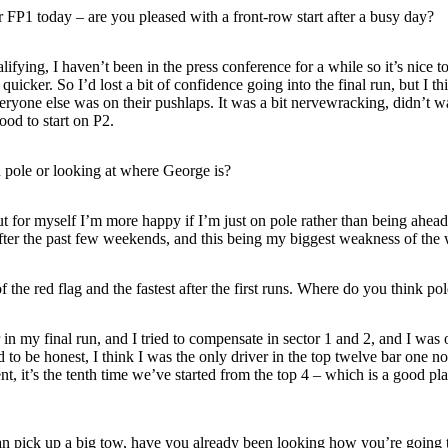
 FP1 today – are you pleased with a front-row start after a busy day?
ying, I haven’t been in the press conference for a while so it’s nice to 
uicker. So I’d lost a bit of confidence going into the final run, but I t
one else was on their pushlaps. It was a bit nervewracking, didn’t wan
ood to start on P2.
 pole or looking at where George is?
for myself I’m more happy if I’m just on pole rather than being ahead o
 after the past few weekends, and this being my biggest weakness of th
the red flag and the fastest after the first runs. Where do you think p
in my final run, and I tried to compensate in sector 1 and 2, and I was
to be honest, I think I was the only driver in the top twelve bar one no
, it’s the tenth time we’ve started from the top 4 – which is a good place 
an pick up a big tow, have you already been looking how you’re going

* * *

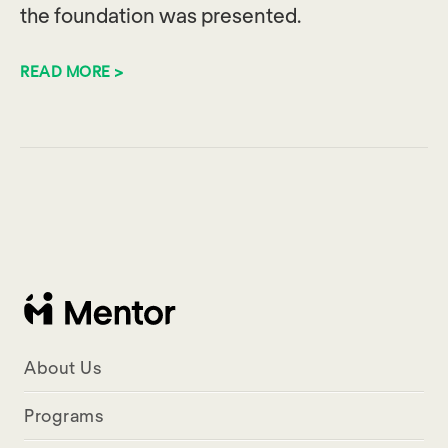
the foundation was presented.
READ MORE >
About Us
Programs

* * *

When the line with "uicker. So I’d" is reached in the data above, begin copying, and stop after the line with "to be honest, I"; copy each line exactly, both ends included.

uicker. So I’d lost a bit of confidence going into the final run, but I t
one else was on their pushlaps. It was a bit nervewracking, didn’t wan
ood to start on P2.
 pole or looking at where George is?
for myself I’m more happy if I’m just on pole rather than being ahead o
 after the past few weekends, and this being my biggest weakness of th
the red flag and the fastest after the first runs. Where do you think p
in my final run, and I tried to compensate in sector 1 and 2, and I was
to be honest, I think I was the only driver in the top twelve bar one no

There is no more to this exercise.